WHAT YOU NEED TO DO —
What is needed is an exact transcription of every entry below, with the pictures left out.

**** PROVIDED RECORDS

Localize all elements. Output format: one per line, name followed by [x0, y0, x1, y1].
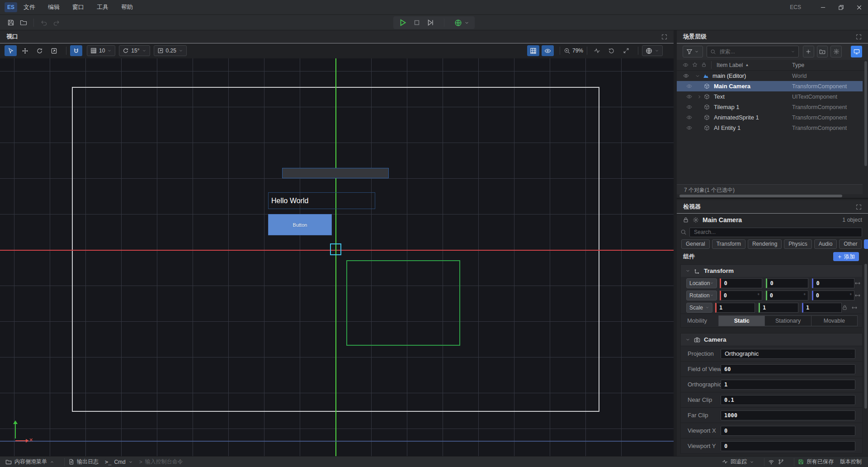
restore-button[interactable]	[832, 0, 850, 14]
orthographic-size-input[interactable]	[721, 381, 855, 388]
undo-button[interactable]	[38, 17, 50, 29]
menu-help[interactable]: 帮助	[115, 0, 139, 14]
step-button[interactable]	[427, 19, 434, 26]
select-tool-button[interactable]	[5, 45, 17, 56]
stats-button[interactable]	[591, 45, 603, 56]
location-z-input[interactable]	[813, 280, 854, 286]
scale-y-input[interactable]	[760, 305, 798, 311]
hierarchy-horizontal-scrollbar[interactable]	[679, 195, 842, 197]
scale-z-input[interactable]	[803, 305, 841, 311]
inspector-expand-button[interactable]	[856, 204, 862, 210]
add-folder-button[interactable]	[817, 46, 828, 57]
button-object[interactable]: Button	[268, 214, 332, 235]
far-clip-input[interactable]	[721, 412, 855, 419]
minimize-button[interactable]	[814, 0, 832, 14]
grid-snap-dropdown[interactable]: 10	[87, 45, 115, 56]
redo-button[interactable]	[50, 17, 63, 29]
tree-row-animatedsprite[interactable]: AnimatedSprite 1 TransformComponent	[677, 112, 868, 123]
eye-icon[interactable]	[686, 104, 692, 110]
chevron-down-icon[interactable]	[685, 337, 690, 342]
eye-icon[interactable]	[686, 114, 692, 120]
move-tool-button[interactable]	[19, 45, 31, 56]
rotation-snap-dropdown[interactable]: 15°	[119, 45, 150, 56]
rotation-y-input[interactable]	[767, 292, 804, 299]
link-axes-icon[interactable]	[854, 292, 861, 299]
menu-window[interactable]: 窗口	[66, 0, 90, 14]
hierarchy-vertical-scrollbar[interactable]	[864, 61, 867, 166]
tab-other[interactable]: Other	[839, 239, 862, 249]
mobility-stationary[interactable]: Stationary	[765, 316, 811, 326]
rotation-x-input[interactable]	[721, 292, 758, 299]
link-axes-icon[interactable]	[851, 305, 858, 311]
field-of-view-input[interactable]	[721, 366, 855, 372]
add-entity-button[interactable]	[803, 46, 814, 57]
rotation-dropdown[interactable]: Rotation	[686, 291, 717, 300]
add-component-button[interactable]: 添加	[833, 252, 859, 261]
eye-icon[interactable]	[686, 125, 692, 131]
uniform-scale-lock-icon[interactable]	[842, 305, 848, 310]
visibility-button[interactable]	[542, 45, 554, 56]
tab-transform[interactable]: Transform	[712, 239, 745, 249]
hierarchy-settings-button[interactable]	[830, 46, 842, 57]
world-dropdown[interactable]	[642, 45, 663, 56]
tab-all[interactable]: All	[864, 239, 868, 249]
location-x-input[interactable]	[721, 280, 762, 286]
hierarchy-search-input[interactable]	[719, 48, 788, 55]
filter-button[interactable]	[683, 46, 703, 57]
link-axes-icon[interactable]	[854, 280, 861, 286]
tree-row-tilemap[interactable]: Tilemap 1 TransformComponent	[677, 102, 868, 112]
scene-canvas[interactable]: Hello World Button ✕	[0, 58, 674, 456]
tree-row-ai-entity[interactable]: AI Entity 1 TransformComponent	[677, 123, 868, 133]
display-button[interactable]	[851, 46, 862, 57]
close-button[interactable]	[850, 0, 868, 14]
origin-handle[interactable]	[330, 243, 341, 255]
location-dropdown[interactable]: Location	[686, 278, 717, 288]
play-button[interactable]	[399, 19, 407, 27]
output-log-button[interactable]: 输出日志	[68, 458, 99, 466]
tree-row-world[interactable]: main (Editor) World	[677, 71, 868, 81]
sprite-bounds-rect[interactable]	[346, 260, 460, 346]
eye-icon[interactable]	[686, 83, 692, 89]
scale-x-input[interactable]	[717, 305, 755, 311]
mobility-movable[interactable]: Movable	[811, 316, 857, 326]
favorite-column-icon[interactable]	[692, 62, 698, 67]
tilemap-object[interactable]	[282, 168, 389, 178]
column-type[interactable]: Type	[792, 62, 804, 68]
lock-column-icon[interactable]	[701, 62, 707, 67]
menu-file[interactable]: 文件	[17, 0, 42, 14]
menu-tools[interactable]: 工具	[90, 0, 115, 14]
projection-select[interactable]: Orthographic	[721, 349, 855, 359]
tree-row-text[interactable]: Text UITextComponent	[677, 91, 868, 102]
app-logo[interactable]: ES	[5, 2, 17, 12]
chevron-down-icon[interactable]	[685, 268, 690, 273]
version-control-button[interactable]: 版本控制	[840, 458, 862, 466]
mobility-static[interactable]: Static	[719, 316, 765, 326]
fullscreen-button[interactable]	[620, 45, 632, 56]
scale-dropdown[interactable]: Scale	[686, 303, 712, 313]
save-status[interactable]: 所有已保存	[798, 458, 834, 466]
eye-icon[interactable]	[683, 73, 689, 79]
cmd-dropdown[interactable]: >_ Cmd	[105, 459, 133, 465]
location-y-input[interactable]	[767, 280, 808, 286]
rotation-z-input[interactable]	[813, 292, 850, 299]
hierarchy-expand-button[interactable]	[856, 34, 862, 40]
reset-view-button[interactable]	[605, 45, 618, 56]
lock-icon[interactable]	[683, 217, 689, 223]
viewport-x-input[interactable]	[721, 428, 855, 434]
save-button[interactable]	[5, 17, 17, 29]
tree-row-main-camera[interactable]: Main Camera TransformComponent	[677, 81, 863, 91]
text-object[interactable]: Hello World	[268, 192, 375, 209]
source-control-branch-button[interactable]	[778, 459, 784, 465]
transform-section-header[interactable]: Transform	[681, 265, 862, 277]
scale-snap-dropdown[interactable]: 0.25	[154, 45, 187, 56]
open-folder-button[interactable]	[17, 17, 30, 29]
column-item-label[interactable]: Item Label ▲	[717, 62, 749, 68]
eye-icon[interactable]	[686, 94, 692, 100]
content-drawer-button[interactable]: 内容侧滑菜单	[5, 458, 54, 466]
menu-edit[interactable]: 编辑	[42, 0, 66, 14]
inspector-vertical-scrollbar[interactable]	[864, 264, 867, 409]
viewport-y-input[interactable]	[721, 443, 855, 449]
traceback-dropdown[interactable]: 回追踪	[722, 458, 754, 466]
tab-general[interactable]: General	[681, 239, 710, 249]
near-clip-input[interactable]	[721, 397, 855, 403]
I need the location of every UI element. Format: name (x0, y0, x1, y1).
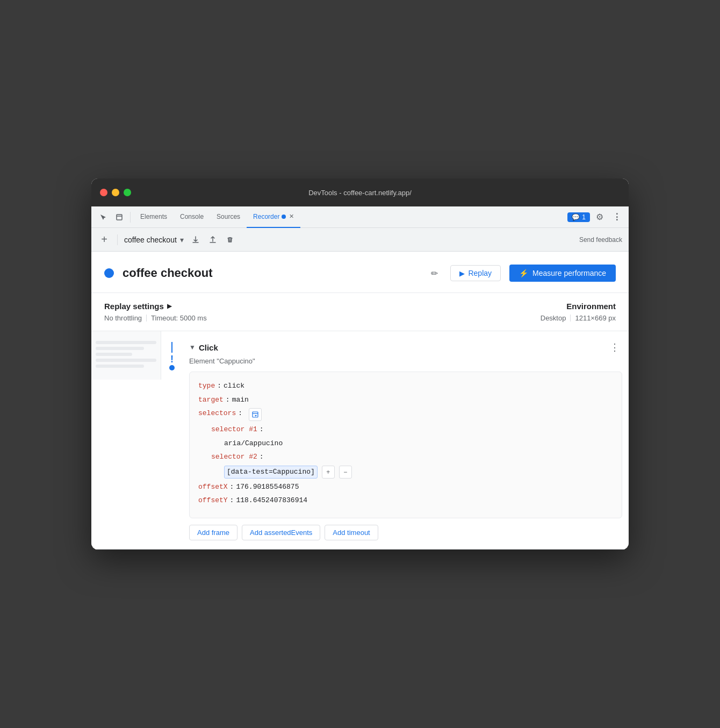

********

WRITTEN ANSWER —
Localize all elements. Output format: one per line, name followed by [x0, y0, x1, y1].
restore-button[interactable]	[832, 0, 850, 14]
orthographic-size-input[interactable]	[721, 381, 855, 388]
undo-button[interactable]	[38, 17, 50, 29]
menu-help[interactable]: 帮助	[115, 0, 139, 14]
step-button[interactable]	[427, 19, 434, 26]
select-tool-button[interactable]	[5, 45, 17, 56]
stats-button[interactable]	[591, 45, 603, 56]
location-z-input[interactable]	[813, 280, 854, 286]
scale-y-input[interactable]	[760, 305, 798, 311]
hierarchy-horizontal-scrollbar[interactable]	[679, 195, 842, 197]
scale-z-input[interactable]	[803, 305, 841, 311]
inspector-expand-button[interactable]	[856, 204, 862, 210]
add-folder-button[interactable]	[817, 46, 828, 57]
button-object[interactable]: Button	[268, 214, 332, 235]
far-clip-input[interactable]	[721, 412, 855, 419]
minimize-button[interactable]	[814, 0, 832, 14]
grid-snap-dropdown[interactable]: 10	[87, 45, 115, 56]
redo-button[interactable]	[50, 17, 63, 29]
tree-row-animatedsprite[interactable]: AnimatedSprite 1 TransformComponent	[677, 112, 868, 123]
eye-icon[interactable]	[686, 104, 692, 110]
chevron-down-icon[interactable]	[685, 337, 690, 342]
eye-icon[interactable]	[686, 114, 692, 120]
move-tool-button[interactable]	[19, 45, 31, 56]
rotation-snap-dropdown[interactable]: 15°	[119, 45, 150, 56]
rotation-y-input[interactable]	[767, 292, 804, 299]
link-axes-icon[interactable]	[854, 292, 861, 299]
menu-window[interactable]: 窗口	[66, 0, 90, 14]
hierarchy-vertical-scrollbar[interactable]	[864, 61, 867, 166]
tab-other[interactable]: Other	[839, 239, 862, 249]
mobility-stationary[interactable]: Stationary	[765, 316, 811, 326]
rotation-x-input[interactable]	[721, 292, 758, 299]
link-axes-icon[interactable]	[851, 305, 858, 311]
field-of-view-input[interactable]	[721, 366, 855, 372]
add-entity-button[interactable]	[803, 46, 814, 57]
rotation-dropdown[interactable]: Rotation	[686, 291, 717, 300]
add-component-button[interactable]: 添加	[833, 252, 859, 261]
eye-icon[interactable]	[686, 125, 692, 131]
uniform-scale-lock-icon[interactable]	[842, 305, 848, 310]
visibility-button[interactable]	[542, 45, 554, 56]
tab-transform[interactable]: Transform	[712, 239, 745, 249]
hierarchy-settings-button[interactable]	[830, 46, 842, 57]
world-dropdown[interactable]	[642, 45, 663, 56]
tab-all[interactable]: All	[864, 239, 868, 249]
location-x-input[interactable]	[721, 280, 762, 286]
hierarchy-search-input[interactable]	[719, 48, 788, 55]
filter-button[interactable]	[683, 46, 703, 57]
link-axes-icon[interactable]	[854, 280, 861, 286]
tree-row-tilemap[interactable]: Tilemap 1 TransformComponent	[677, 102, 868, 112]
scene-canvas[interactable]: Hello World Button ✕	[0, 58, 674, 456]
tree-row-ai-entity[interactable]: AI Entity 1 TransformComponent	[677, 123, 868, 133]
display-button[interactable]	[851, 46, 862, 57]
close-button[interactable]	[850, 0, 868, 14]
origin-handle[interactable]	[330, 243, 341, 255]
location-dropdown[interactable]: Location	[686, 278, 717, 288]
play-button[interactable]	[399, 19, 407, 27]
output-log-button[interactable]: 输出日志	[68, 458, 99, 466]
tree-row-world[interactable]: main (Editor) World	[677, 71, 868, 81]
sprite-bounds-rect[interactable]	[346, 260, 460, 346]
eye-icon[interactable]	[686, 83, 692, 89]
scale-x-input[interactable]	[717, 305, 755, 311]
mobility-movable[interactable]: Movable	[811, 316, 857, 326]
favorite-column-icon[interactable]	[692, 62, 698, 67]
tilemap-object[interactable]	[282, 168, 389, 178]
column-type[interactable]: Type	[792, 62, 804, 68]
lock-column-icon[interactable]	[701, 62, 707, 67]
menu-file[interactable]: 文件	[17, 0, 42, 14]
menu-tools[interactable]: 工具	[90, 0, 115, 14]
projection-select[interactable]: Orthographic	[721, 349, 855, 359]
tree-row-text[interactable]: Text UITextComponent	[677, 91, 868, 102]
app-logo[interactable]: ES	[5, 2, 17, 12]
chevron-down-icon[interactable]	[685, 268, 690, 273]
version-control-button[interactable]: 版本控制	[840, 458, 862, 466]
mobility-static[interactable]: Static	[719, 316, 765, 326]
fullscreen-button[interactable]	[620, 45, 632, 56]
scale-dropdown[interactable]: Scale	[686, 303, 712, 313]
save-status[interactable]: 所有已保存	[798, 458, 834, 466]
eye-icon[interactable]	[683, 73, 689, 79]
cmd-dropdown[interactable]: >_ Cmd	[105, 459, 133, 465]
location-y-input[interactable]	[767, 280, 808, 286]
rotation-z-input[interactable]	[813, 292, 850, 299]
hierarchy-expand-button[interactable]	[856, 34, 862, 40]
reset-view-button[interactable]	[605, 45, 618, 56]
lock-icon[interactable]	[683, 217, 689, 223]
viewport-x-input[interactable]	[721, 428, 855, 434]
save-button[interactable]	[5, 17, 17, 29]
tree-row-main-camera[interactable]: Main Camera TransformComponent	[677, 81, 863, 91]
text-object[interactable]: Hello World	[268, 192, 375, 209]
source-control-branch-button[interactable]	[778, 459, 784, 465]
transform-section-header[interactable]: Transform	[681, 265, 862, 277]
scale-snap-dropdown[interactable]: 0.25	[154, 45, 187, 56]
open-folder-button[interactable]	[17, 17, 30, 29]
column-item-label[interactable]: Item Label ▲	[717, 62, 749, 68]
eye-icon[interactable]	[686, 94, 692, 100]
content-drawer-button[interactable]: 内容侧滑菜单	[5, 458, 54, 466]
menu-edit[interactable]: 编辑	[42, 0, 66, 14]
inspector-vertical-scrollbar[interactable]	[864, 264, 867, 409]
viewport-y-input[interactable]	[721, 443, 855, 449]
traceback-dropdown[interactable]: 回追踪	[722, 458, 754, 466]
tab-general[interactable]: General	[681, 239, 710, 249]
near-clip-input[interactable]	[721, 397, 855, 403]
I need the location of every UI element. Format: name (x0, y0, x1, y1).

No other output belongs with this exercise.